[[ SOURCE RECORDS, beginning ]]

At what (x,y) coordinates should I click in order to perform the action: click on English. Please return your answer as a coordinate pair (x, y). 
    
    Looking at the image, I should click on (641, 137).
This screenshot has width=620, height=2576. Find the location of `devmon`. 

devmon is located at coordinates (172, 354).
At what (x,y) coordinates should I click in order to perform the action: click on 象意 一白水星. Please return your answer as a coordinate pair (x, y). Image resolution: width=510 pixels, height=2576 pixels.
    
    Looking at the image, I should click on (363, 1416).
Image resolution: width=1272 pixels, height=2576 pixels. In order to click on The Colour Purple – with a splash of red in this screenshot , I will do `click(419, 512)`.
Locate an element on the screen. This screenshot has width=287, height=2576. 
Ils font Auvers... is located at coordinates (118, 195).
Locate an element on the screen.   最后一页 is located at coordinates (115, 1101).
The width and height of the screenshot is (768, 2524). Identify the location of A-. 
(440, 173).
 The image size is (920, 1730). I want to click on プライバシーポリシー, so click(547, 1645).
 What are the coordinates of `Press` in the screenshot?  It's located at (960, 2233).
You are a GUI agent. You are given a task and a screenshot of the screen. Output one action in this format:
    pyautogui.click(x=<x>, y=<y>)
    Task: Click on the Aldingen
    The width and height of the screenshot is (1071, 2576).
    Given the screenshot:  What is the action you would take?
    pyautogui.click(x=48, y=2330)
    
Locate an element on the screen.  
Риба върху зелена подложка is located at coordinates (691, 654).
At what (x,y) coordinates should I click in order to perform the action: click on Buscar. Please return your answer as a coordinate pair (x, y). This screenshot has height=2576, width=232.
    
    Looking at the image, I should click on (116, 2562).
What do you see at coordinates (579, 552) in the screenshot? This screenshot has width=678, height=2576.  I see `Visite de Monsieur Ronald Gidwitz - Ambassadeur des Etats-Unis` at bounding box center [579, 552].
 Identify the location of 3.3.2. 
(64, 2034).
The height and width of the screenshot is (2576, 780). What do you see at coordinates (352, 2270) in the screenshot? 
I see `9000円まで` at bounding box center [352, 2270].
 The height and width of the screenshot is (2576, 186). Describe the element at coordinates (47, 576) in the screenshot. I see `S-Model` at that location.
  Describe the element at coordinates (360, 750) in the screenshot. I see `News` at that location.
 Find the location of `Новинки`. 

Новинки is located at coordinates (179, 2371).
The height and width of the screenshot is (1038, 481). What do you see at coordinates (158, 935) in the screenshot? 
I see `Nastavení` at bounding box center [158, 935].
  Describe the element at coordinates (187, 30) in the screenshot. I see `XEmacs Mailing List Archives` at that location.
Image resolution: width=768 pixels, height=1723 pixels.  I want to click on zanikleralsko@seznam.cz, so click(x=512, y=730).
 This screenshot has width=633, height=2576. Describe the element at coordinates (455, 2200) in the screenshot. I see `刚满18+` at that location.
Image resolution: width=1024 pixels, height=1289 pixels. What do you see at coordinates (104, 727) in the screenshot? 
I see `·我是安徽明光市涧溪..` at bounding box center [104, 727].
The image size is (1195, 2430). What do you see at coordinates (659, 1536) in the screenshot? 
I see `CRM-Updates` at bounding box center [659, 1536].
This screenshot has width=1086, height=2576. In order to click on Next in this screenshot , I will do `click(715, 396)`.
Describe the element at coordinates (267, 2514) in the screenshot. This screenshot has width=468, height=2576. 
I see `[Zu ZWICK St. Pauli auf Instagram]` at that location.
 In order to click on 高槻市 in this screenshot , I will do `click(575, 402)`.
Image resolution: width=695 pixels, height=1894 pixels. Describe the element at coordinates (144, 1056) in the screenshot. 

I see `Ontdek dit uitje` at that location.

[[ SOURCE RECORDS, end ]]

Report every line above that has the string "will" in it.

_TASK OUTPUT_:
Image resolution: width=1272 pixels, height=2576 pixels. In order to click on The Colour Purple – with a splash of red in this screenshot , I will do `click(419, 512)`.
This screenshot has width=1086, height=2576. In order to click on Next in this screenshot , I will do `click(715, 396)`.
 In order to click on 高槻市 in this screenshot , I will do `click(575, 402)`.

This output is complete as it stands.